WASHINGTON - Entry into the clinic of Viagene Inc.'s HIV immunotherapeutic gene therapy will bolster an emerging commercial gene therapy pipeline that could begin producing products within four to five years.

The NIH Recombinant Advisory Committee (RAC) approved Viagene's gene therapy protocol last week. Although the RAC has approved more than 50 protocols, Viagene's immunotherapeutic is only the third corporate-sponsored project to reach the IND stage. The company filed its application with the FDA last month.
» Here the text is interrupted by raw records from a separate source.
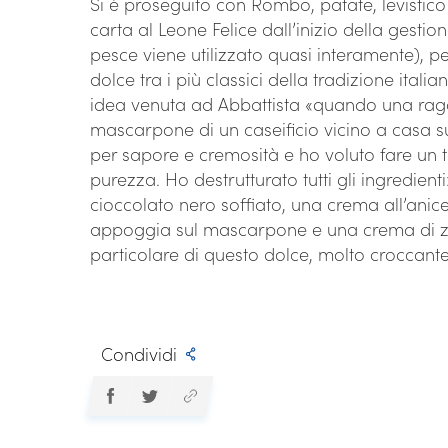
Si è proseguito con Rombo, patate, levistic
carta al Leone Felice dall’inizio della gestio
pesce viene utilizzato quasi interamente), p
dolce tra i più classici della tradizione ital
idea venuta ad Abbattista «quando una raga
mascarpone di un caseificio vicino a casa s
per sapore e cremosità e ho voluto fare un t
purezza. Ho destrutturato tutti gli ingredient
cioccolato nero soffiato, una crema all’anice
appoggia sul mascarpone e una crema di z
particolare di questo dolce, molto croccante 
Condividi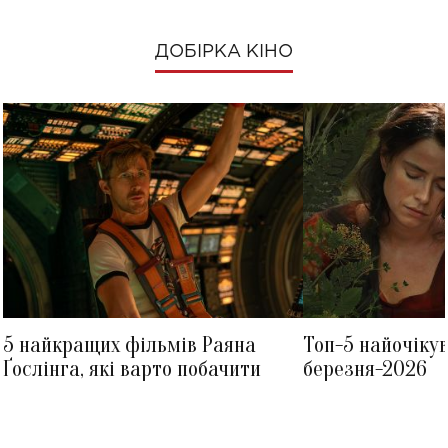
ДОБІРКА КІНО
5 найкращих фільмів Раяна
Топ-5 найочіку
Ґослінга, які варто побачити
березня-2026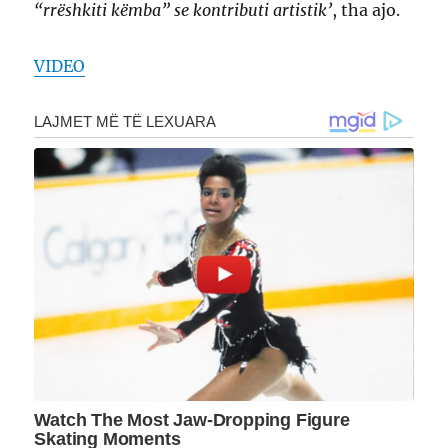
“rrëshkiti këmba” se kontributi artistik’
, tha ajo.
VIDEO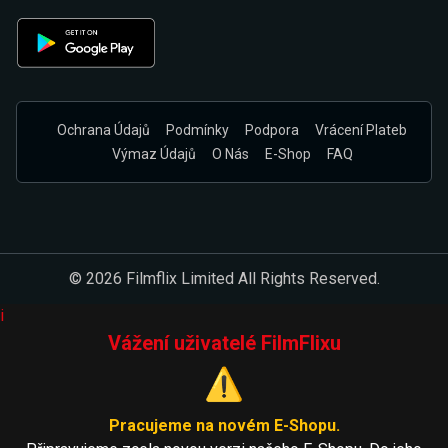
Ochrana Údajů
Podmínky
Podpora
Vrácení Plateb
Výmaz Údajů
O Nás
E-Shop
FAQ
© 2026 Filmflix Limited All Rights Reserved.
i
Vážení uživatelé FilmFlixu
⚠️
Pracujeme na novém E-Shopu.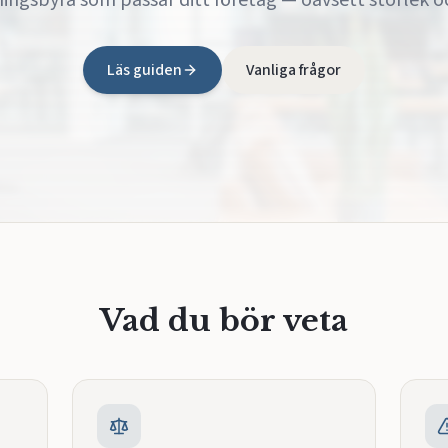
ningsbyrå som passar ditt företag — oavsett storlek o
Läs guiden
Vanliga frågor
Vad du bör veta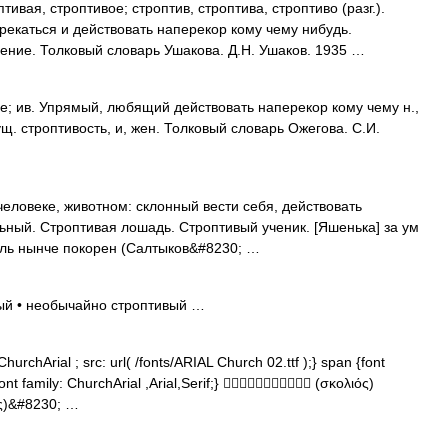
ая, строптивое; строптив, строптива, строптиво (разг.).
екаться и действовать наперекор кому чему нибудь.
ение. Толковый словарь Ушакова. Д.Н. Ушаков. 1935 …
 ив. Упрямый, любящий действовать наперекор кому чему н.,
сущ. строптивость, и, жен. Толковый словарь Ожегова. С.И.
О человеке, животном: склонный вести себя, действовать
льный. Строптивая лошадь. Строптивый ученик. [Яшенька] за ум
толь нынче покорен (Салтыков&#8230; …
ый • необычайно строптивый …
hurchArial ; src: url( /fonts/ARIAL Church 02.ttf );} span {font
ont family: ChurchArial ,Arial,Serif;}  (σκολιός)
ος)&#8230; …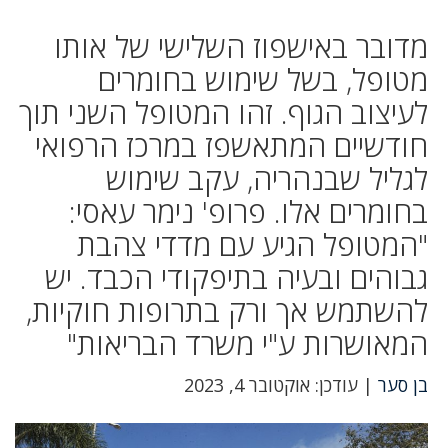
מדובר באישפוז השלישי של אותו
מטופל, בשל שימוש בחומרים
לעיצוב הגוף. זהו המטופל השני תוך
חודשיים המתאשפז במרכז הרפואי
לגליל שבנהריה, עקב שימוש
בחומרים אלו. פרופ' נימר עאסי:
"המטופל הגיע עם מדדי צהבת
גבוהים ובעיה בתיפקודי הכבד. יש
להשתמש אך ורק בתרופות חוקיות,
המאושרות ע"י משרד הבריאות"
בן סער
| עודכן: אוקטובר 4, 2023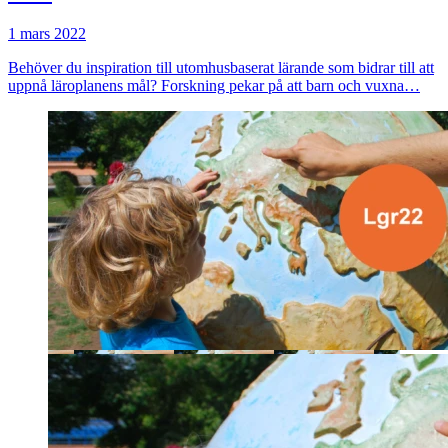
1 mars 2022
Behöver du inspiration till utomhusbaserat lärande som bidrar till att
uppnå läroplanens mål? Forskning pekar på att barn och vuxna…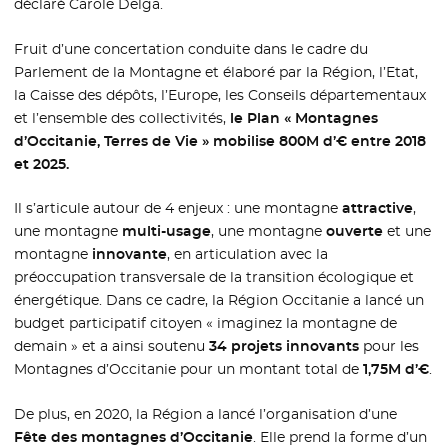
déclaré Carole Delga.
Fruit d’une concertation conduite dans le cadre du
Parlement de la Montagne et élaboré par la Région, l’Etat,
la Caisse des dépôts, l’Europe, les Conseils départementaux
et l’ensemble des collectivités,
le Plan « Montagnes
d’Occitanie, Terres de Vie » mobilise 800M d’€ entre 2018
et 2025.
Il s’articule autour de 4 enjeux : une montagne
attractive
,
une montagne
multi-usage
, une montagne
ouverte
et une
montagne
innovante
, en articulation avec la
préoccupation transversale de la transition écologique et
énergétique. Dans ce cadre, la Région Occitanie a lancé un
budget participatif citoyen « imaginez la montagne de
demain » et a ainsi soutenu
34 projets innovants
pour les
Montagnes d’Occitanie pour un montant total de
1,75M d’€
.
De plus, en 2020, la Région a lancé l’organisation d’une
Fête des montagnes d’Occitanie
. Elle prend la forme d’un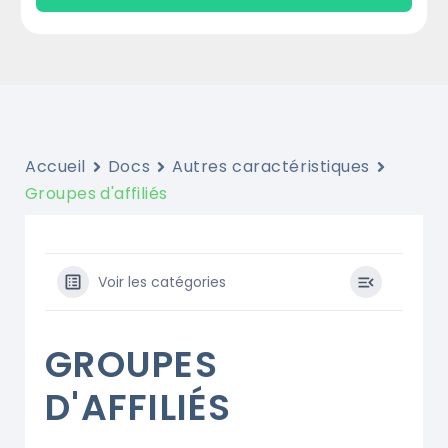
Accueil
Docs
Autres caractéristiques
Groupes d'affiliés
Voir les catégories
GROUPES
D'AFFILIÉS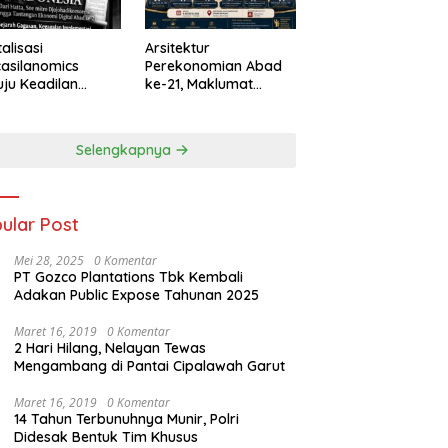
talisasi
Arsitektur
asilanomics
Perekonomian Abad
ju Keadilan
ke-21, Maklumat
nomi
Merdeka Barat, dan
elanjutan
Jalan Panjang Menuju
Kedaulatan Ekonomi
Selengkapnya
ular Post
Mei 28, 2025
0 Komentar
PT Gozco Plantations Tbk Kembali
Adakan Public Expose Tahunan 2025
Maret 16, 2019
0 Komentar
2 Hari Hilang, Nelayan Tewas
Mengambang di Pantai Cipalawah Garut
Maret 16, 2019
0 Komentar
14 Tahun Terbunuhnya Munir, Polri
Didesak Bentuk Tim Khusus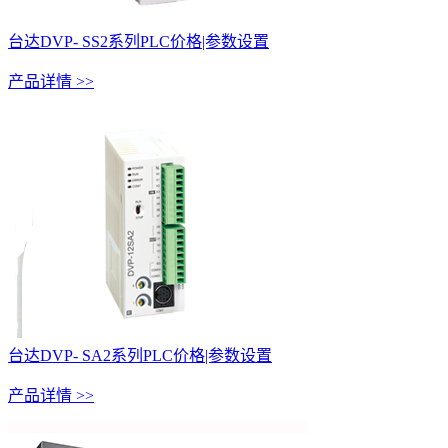
台达DVP- SS2系列PLC价格|参数设置
产品详情 >>
台达DVP- SA2系列PLC价格|参数设置
产品详情 >>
Biotech companies now are rushing to get into the clinic with gene therapy, said Robert Fine, assistant vice president of Nomura Research Institute of America Inc. With RAC and FDA support of gene therapy, development of products is "certainly on an accelerated curve."

Products in pipeline

Last year, Genetic Therapy Inc. (GTII) began Phase I trials of its in vivo treatment for brain tumors, which involves transfer of the gene for enzyme thymidine kinase to residual tumor cells to make them susceptible to the antiviral drug ganciclovir. Also last year, Targeted Genetics Corp. began Phase I trials of its retroviral vector, which modifies HIV-specific T cells after they have been removed from an HIV-infected patient who is undergoing bone marrow transplantation for AIDS-related lymphoma. The T cells are increased in number and reinfused.